* [Instructions for the task]:
Repeat all of the data below word for word, keeping no images.
(Data in this exercise)
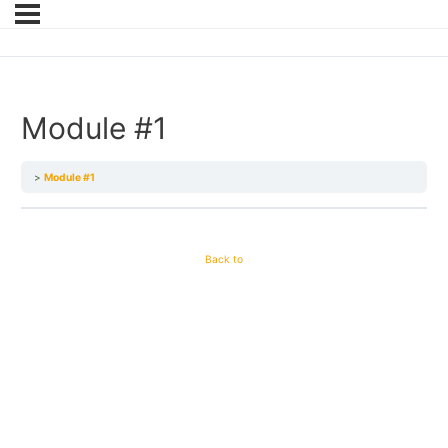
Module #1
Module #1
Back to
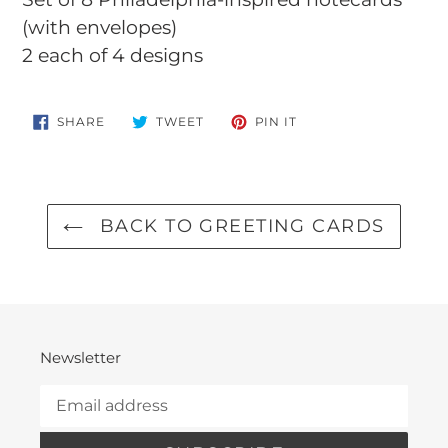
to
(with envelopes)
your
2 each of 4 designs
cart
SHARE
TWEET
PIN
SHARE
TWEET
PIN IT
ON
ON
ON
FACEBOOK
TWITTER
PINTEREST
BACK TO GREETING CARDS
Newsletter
(End Data in this exercise)
* [Response]:
Module #1
Module #1
Back to
to
(with envelopes)
your
2 each of 4 designs
cart
SHARE
TWEET
PIN
SHARE
TWEET
PIN IT
ON
ON
ON
FACEBOOK
TWITTER
PINTEREST
BACK TO GREETING CARDS
Newsletter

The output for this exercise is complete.